In the entries below, find each line where the word "cele" appears and give only the total count of such lines.

# Dataset content:
************
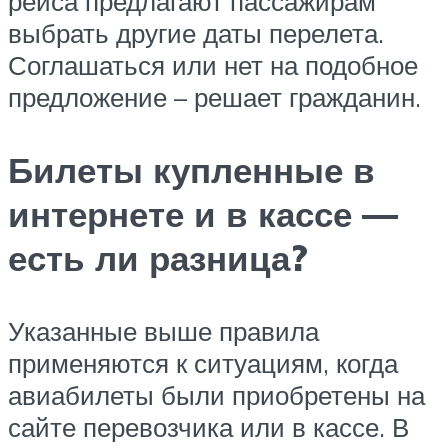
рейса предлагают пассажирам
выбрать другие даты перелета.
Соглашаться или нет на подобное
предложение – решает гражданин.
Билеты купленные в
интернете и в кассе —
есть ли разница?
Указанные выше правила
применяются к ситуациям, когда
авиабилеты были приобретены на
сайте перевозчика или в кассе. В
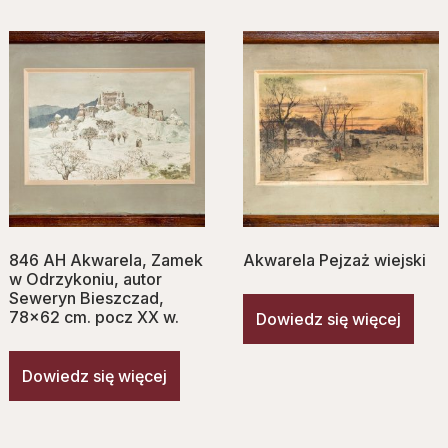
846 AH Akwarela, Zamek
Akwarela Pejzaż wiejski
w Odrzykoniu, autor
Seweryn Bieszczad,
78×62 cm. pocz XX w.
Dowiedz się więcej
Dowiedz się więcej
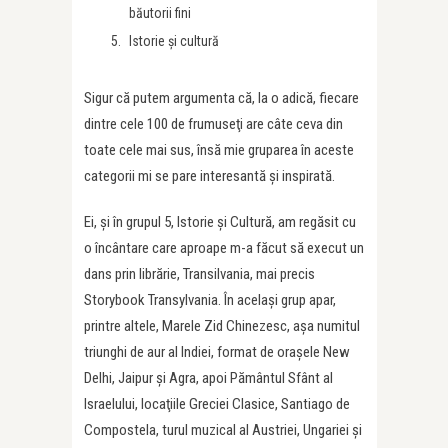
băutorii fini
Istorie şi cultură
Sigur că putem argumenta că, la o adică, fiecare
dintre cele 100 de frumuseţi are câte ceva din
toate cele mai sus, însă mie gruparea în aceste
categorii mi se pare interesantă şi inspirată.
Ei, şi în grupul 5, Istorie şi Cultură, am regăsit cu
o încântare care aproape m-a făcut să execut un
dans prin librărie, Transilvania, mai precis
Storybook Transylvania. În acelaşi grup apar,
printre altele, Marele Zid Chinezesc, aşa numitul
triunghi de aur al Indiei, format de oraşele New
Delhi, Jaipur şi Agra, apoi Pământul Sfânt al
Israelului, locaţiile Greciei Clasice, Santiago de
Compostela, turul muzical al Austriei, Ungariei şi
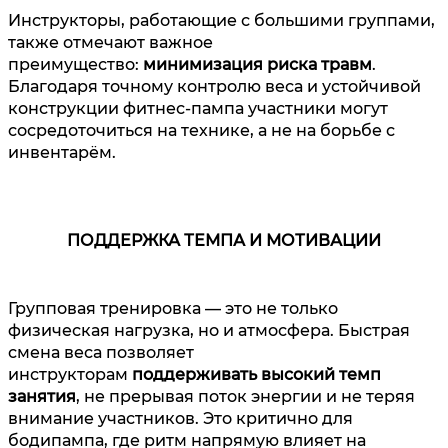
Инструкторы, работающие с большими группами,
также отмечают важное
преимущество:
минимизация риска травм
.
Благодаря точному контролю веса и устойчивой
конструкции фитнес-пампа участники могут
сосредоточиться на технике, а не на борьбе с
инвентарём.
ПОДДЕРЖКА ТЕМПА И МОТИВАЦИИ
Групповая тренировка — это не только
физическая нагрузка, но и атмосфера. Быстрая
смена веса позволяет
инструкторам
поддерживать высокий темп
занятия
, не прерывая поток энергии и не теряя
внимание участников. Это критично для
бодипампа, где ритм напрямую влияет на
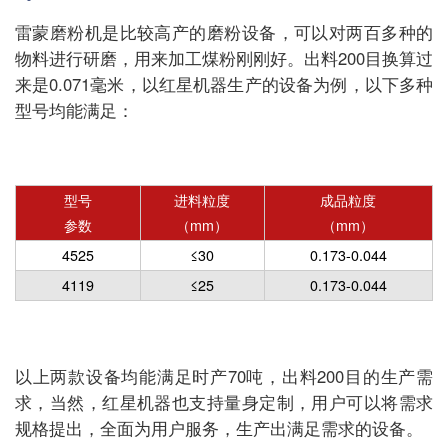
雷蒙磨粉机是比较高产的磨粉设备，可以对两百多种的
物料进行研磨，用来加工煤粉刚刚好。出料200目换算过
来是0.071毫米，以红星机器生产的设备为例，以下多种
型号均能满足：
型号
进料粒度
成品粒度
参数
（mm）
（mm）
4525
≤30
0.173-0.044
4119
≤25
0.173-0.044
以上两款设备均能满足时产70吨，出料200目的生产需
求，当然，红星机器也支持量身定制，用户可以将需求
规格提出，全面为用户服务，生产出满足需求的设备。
************
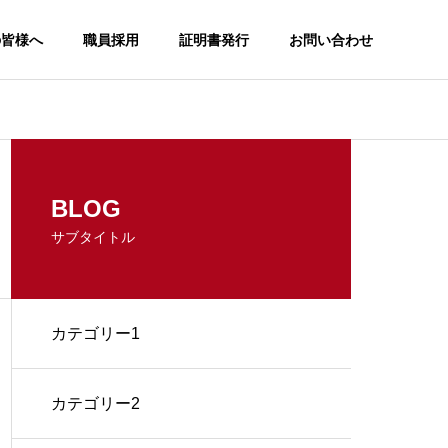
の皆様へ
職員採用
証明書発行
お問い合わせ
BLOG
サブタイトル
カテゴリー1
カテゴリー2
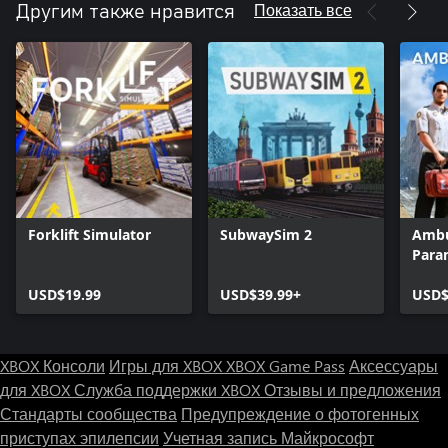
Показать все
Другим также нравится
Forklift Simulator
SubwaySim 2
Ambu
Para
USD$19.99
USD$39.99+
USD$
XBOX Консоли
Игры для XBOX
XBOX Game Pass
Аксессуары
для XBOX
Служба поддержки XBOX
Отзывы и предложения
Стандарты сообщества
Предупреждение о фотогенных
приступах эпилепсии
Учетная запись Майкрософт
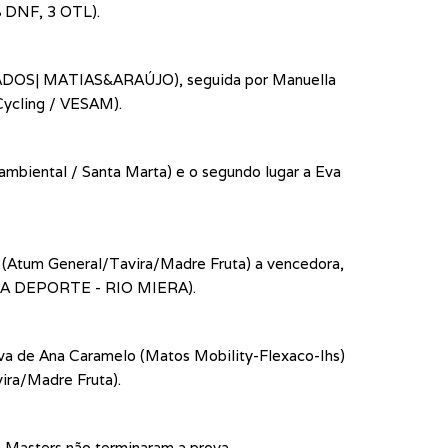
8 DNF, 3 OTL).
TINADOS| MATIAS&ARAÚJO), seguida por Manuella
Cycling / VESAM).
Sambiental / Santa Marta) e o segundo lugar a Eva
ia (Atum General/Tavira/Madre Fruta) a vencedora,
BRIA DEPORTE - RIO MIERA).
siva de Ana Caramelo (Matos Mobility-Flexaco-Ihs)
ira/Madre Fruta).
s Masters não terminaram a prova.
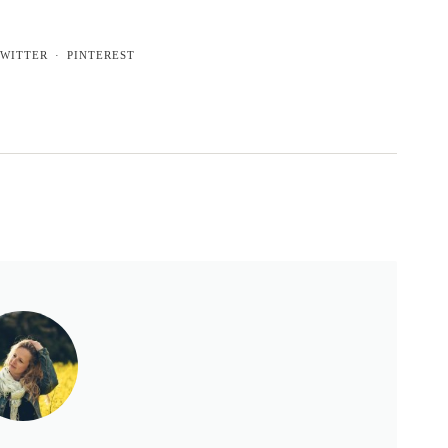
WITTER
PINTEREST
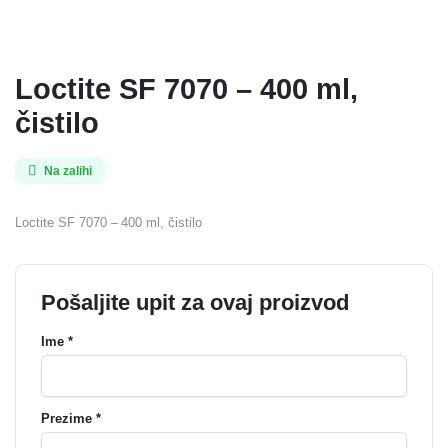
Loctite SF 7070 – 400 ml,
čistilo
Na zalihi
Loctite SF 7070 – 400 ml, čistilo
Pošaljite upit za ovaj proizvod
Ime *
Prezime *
************
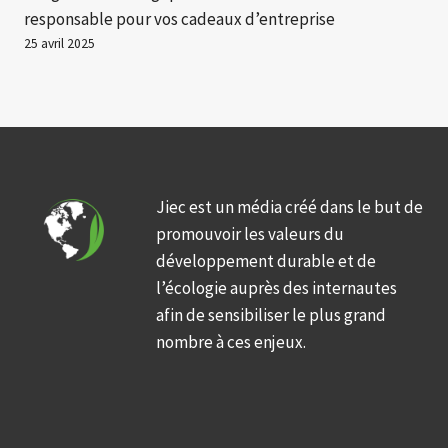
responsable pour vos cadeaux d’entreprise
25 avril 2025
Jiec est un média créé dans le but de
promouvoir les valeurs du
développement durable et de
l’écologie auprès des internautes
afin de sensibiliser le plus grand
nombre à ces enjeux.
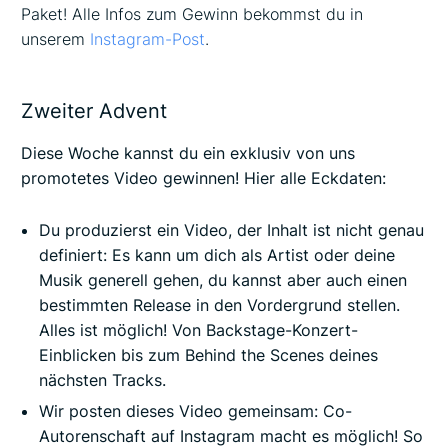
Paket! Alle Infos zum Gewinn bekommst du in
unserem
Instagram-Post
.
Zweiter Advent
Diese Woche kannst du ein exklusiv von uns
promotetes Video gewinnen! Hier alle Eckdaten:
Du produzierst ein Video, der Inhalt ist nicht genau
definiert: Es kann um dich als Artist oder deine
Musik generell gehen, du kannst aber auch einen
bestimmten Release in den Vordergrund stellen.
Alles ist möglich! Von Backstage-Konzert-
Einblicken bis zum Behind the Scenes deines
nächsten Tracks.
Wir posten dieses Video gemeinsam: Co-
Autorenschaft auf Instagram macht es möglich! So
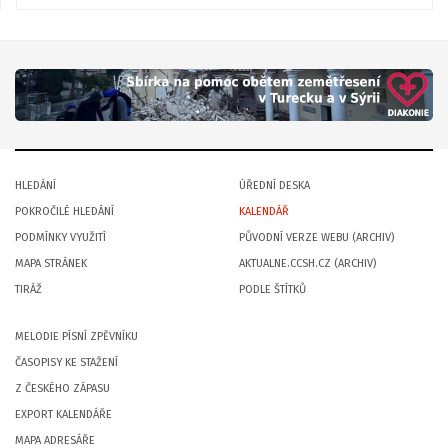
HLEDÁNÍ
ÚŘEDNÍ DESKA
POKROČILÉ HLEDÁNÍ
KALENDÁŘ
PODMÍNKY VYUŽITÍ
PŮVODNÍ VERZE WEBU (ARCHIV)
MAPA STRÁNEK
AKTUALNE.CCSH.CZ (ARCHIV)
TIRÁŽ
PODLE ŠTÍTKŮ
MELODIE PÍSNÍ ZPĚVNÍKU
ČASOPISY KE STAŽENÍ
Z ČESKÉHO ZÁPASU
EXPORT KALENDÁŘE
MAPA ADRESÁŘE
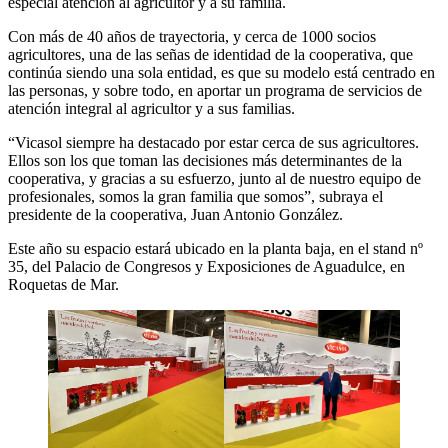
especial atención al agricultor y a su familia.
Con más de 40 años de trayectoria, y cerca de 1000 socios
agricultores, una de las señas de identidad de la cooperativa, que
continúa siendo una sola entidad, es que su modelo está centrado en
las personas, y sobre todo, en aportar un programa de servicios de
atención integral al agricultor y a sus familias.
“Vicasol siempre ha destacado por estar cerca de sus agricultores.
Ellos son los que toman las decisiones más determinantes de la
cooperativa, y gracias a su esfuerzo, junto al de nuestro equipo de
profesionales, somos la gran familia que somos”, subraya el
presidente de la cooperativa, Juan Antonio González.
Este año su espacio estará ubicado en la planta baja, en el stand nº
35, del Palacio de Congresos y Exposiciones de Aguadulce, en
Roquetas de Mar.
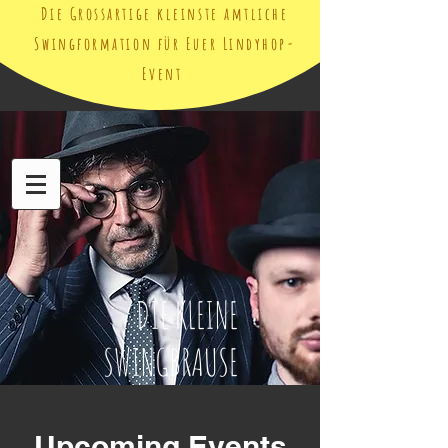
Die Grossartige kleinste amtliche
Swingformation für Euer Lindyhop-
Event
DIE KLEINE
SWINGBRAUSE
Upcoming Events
************
# Solution for this problem:
2